I have stated the sum of the sum of the series (by geometric series) which is $$S_n= \frac{z(1-z^n)}{1-z}$$
I am trying to prove the second part of the question. However, I am unable to reach to the form required. Here is what I have done,
$\cos\theta + \cos2\theta + ... + \cos n\theta = \sum Re(z^n)$. So,
$$\begin{align} Re\{S_n\} & = Re \{\frac{z(1-z^n)}{1-z}\} \\ & = Re \{\frac{z^{\frac{1}{2}}-z^{n+\frac{1}{2}}}{z^{-\frac{1} {2}}+z^\frac{1}{2}}\} \\ & = Re \{\frac{z^{\frac{1}{2}}-z^{n+\frac{1}{2}}}{-2isin\frac{1}{2}\theta}\}\\ & = Re \{\frac{\cos\frac{1}{2}\theta + i\sin\frac{1}{2}\theta - \cos(n+\frac{1}{2})\theta - i\sin(n+\frac{1}{2})\theta}{-2i\sin\frac{1}{2}\theta}\}\\ & = Re \{\frac{\cos(n+\frac{1}{2})\theta - \cos\frac{1}{2}\theta + i\sin(n+\frac{1}{2})\theta - i\sin\frac{1}{2}\theta }{2i\sin\frac{1}{2}\theta}\}\\ & = Re \{\frac{-i\sin\frac{1}{2}\theta (\cos(n+\frac{1}{2})\theta) -i\sin\frac{1}{2}\theta(\cos\frac{1}{2}\theta) + \sin\frac{1}{2}\theta \sin(n+\frac{1}{2})\theta - \sin(\frac{1}{2})^2\theta }{2\sin\frac{1}{2}\theta}\}\\ & = \frac{\sin\frac{1}{2}\theta \sin(n+\frac{1}{2})\theta - \sin(\frac{1}{2})^2\theta }{2\sin\frac{1}{2}\theta}\\ & = \frac{ \sin(n+\frac{1}{2})\theta - \sin(\frac{1}{2})\theta }{2}\\ & = \frac{ \sin(n\theta)\cos\frac{1}{2}\theta + \cos(n\theta)\sin\frac{1}{2}\theta - \sin(\frac{1}{2})\theta }{2}\\ \end{align}$$
I have corrected my mistake at the answers section.

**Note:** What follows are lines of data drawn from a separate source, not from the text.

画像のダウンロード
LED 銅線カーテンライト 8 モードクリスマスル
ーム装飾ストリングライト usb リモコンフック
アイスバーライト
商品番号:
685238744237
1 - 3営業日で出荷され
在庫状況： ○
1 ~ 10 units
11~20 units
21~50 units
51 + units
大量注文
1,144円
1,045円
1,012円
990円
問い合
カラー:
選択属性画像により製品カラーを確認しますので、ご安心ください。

What was wrong: I multiplied the numerator with $ i\sin\frac{1}{2}\theta$ when it could have just been $i$. I have done the correction below.
$$\begin{align} Re\{S_n\} & = Re \{\frac{z(1-z^n)}{1-z}\} \\ & ...\\ & = Re \{\frac{\cos(n+\frac{1}{2})\theta - \cos\frac{1}{2}\theta + i\sin(n+\frac{1}{2})\theta - i\sin\frac{1}{2}\theta }{2i\sin\frac{1}{2}\theta}\}\\ & = Re \{\frac{-i(\cos(n+\frac{1}{2})\theta) -i(\cos\frac{1}{2}\theta) + \sin(n+\frac{1}{2})\theta - \sin(\frac{1}{2})\theta }{2\sin\frac{1}{2}\theta}\}\\ & = \frac{ \sin(n+\frac{1}{2})\theta - \sin(\frac{1}{2})\theta }{2\sin\frac{1}{2}\theta}\\ & = \frac{ \sin(n\theta)\cos\frac{1}{2}\theta + \cos(n\theta)\sin\frac{1}{2}\theta - \sin\frac{1}{2}\theta }{2\sin\frac{1}{2}\theta}\\ & = \frac{ 2\sin(\frac{1}{2}n\theta)\cos(\frac{1}{2}n)\theta\cos\frac{1}{2}\theta + (1 - 2\sin^2(\frac{1}{2}n\theta))\sin\frac{1}{2}\theta - \sin\frac{1}{2}\theta }{2\sin\frac{1}{2}\theta}\\ & = \frac{ 2\sin(\frac{1}{2}n\theta)\cdot(\cos(\frac{1}{2}n\theta )\cos\frac{1}{2}\theta + \sin(\frac{1}{2}n\theta)\sin\frac{1}{2}\theta) }{2\sin\frac{1}{2}\theta}\\ & = \frac{ \sin(\frac{1}{2}n\theta)\cdot\cos\frac{1}{2}(n+1)\theta }{\sin\frac{1}{2}\theta}\\ \end{align}$$